Candra Kusuma
Jika bukan karena film A Beautiful
Mind yang dirilis tahun 2001 lalu, rasanya kecil kemungkinan saya –dan banyak
orang awam lainnya-- akan mengenal nama John Nash. Maklum saja, nama Nash rasanya tidak pernah disebut-sebut dalam buku pelajaran di sekolah. Meskipun
mungkin memang jenius, Nash bukan ilmuwan terkenal penemu teleskop, telepon,
bola lampu, atau bom atom.
Dalam film tersebut, digambarkan
bagaimana sosok John Forbes Nash Jr. (yang
diperankan oleh Russel Crowe) sebagai seorang matematikawan asal AS yang sepanjang
hidupnya bergulat dengan rumus-rumus matematika,
kekacauan relasi sosial, dan schizophrenia yang
dideritanya semenjak muda.

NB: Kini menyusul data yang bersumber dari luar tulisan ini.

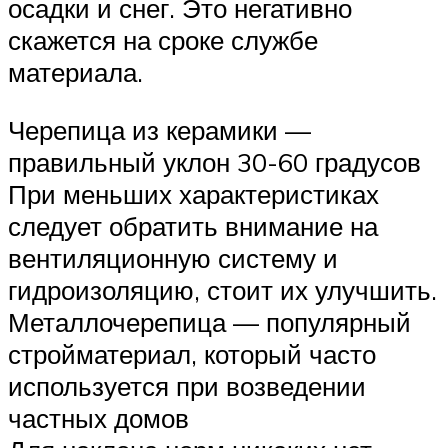
осадки и снег. Это негативно
скажется на сроке службе
материала.
Черепица из керамики —
правильный уклон 30-60 градусов
При меньших характеристиках
следует обратить внимание на
вентиляционную систему и
гидроизоляцию, стоит их улучшить.
Металлочерепица — популярный
стройматериал, который часто
используется при возведении
частных домов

Mengharukan dan menggugah, barangkali itulah kesan
umum dari film ini. Rasanya menjadi layak saja ketika film ini kemudian
memperoleh empat penghargaan Academy Awards tahun 2002 untuk kategori Best
Picture, Best Director, Best Supporting Actress, dan Best
Screenplay.
Saya merasa cukup
beruntung dapat membaca cepat buku yang kemudian diadaptasi menjadi film
tersebut. Buku yang saya maksud adalah A Beautiful Mind: A Biography of John Forbes
Nash, Jr. yang disusun Sylvia Nasar dan diterbitkan tahun 1998. Rentang
waktu yang terbilang sangat singkat dari mulai dirilisnya buku tersebut hingga
menjadi film layar lebar memberikan gambaran seberapa besar tanggapan publik
atas kisah hidup seorang ilmuwan yang bisa dibilang umumnya hanya dikenal oleh
kalangan tertentu saja. Tak menunggu terlalu lama, buku tersebut juga kemudian
diterjemahkan ke dalam Bahasa Indonesia dengan judul A Beautiful Mind - Kisah Hidup Seorang
Genius Penderita Sakit Jiwa yang Meraih Hadiah Nobel, yang
diterbitkan oleh Gramedia Pustaka
Utama pada tahun 2005.
Dalam buku tersebut, Nasar
menggambarkan perjalanan hidup Nash yang dikisahkannya secara runtut sejak
lahir tahun 1928, masa kecil/remaja, kuliah di Carnegie Institute of
Technology, melanjutkan pasca-sarjana di Princeton, menulis paper yang kemudian
menjadi disertasi tentang “non-cooperative
game”pada tahun 1950, bekerja di RAND Corporation (lembaga global policy think tank yang dekat dengan Departemen Pertahanan AS), sampai
dengan memperoleh Nobel untuk bidang Ekonomi pada tahun 1994.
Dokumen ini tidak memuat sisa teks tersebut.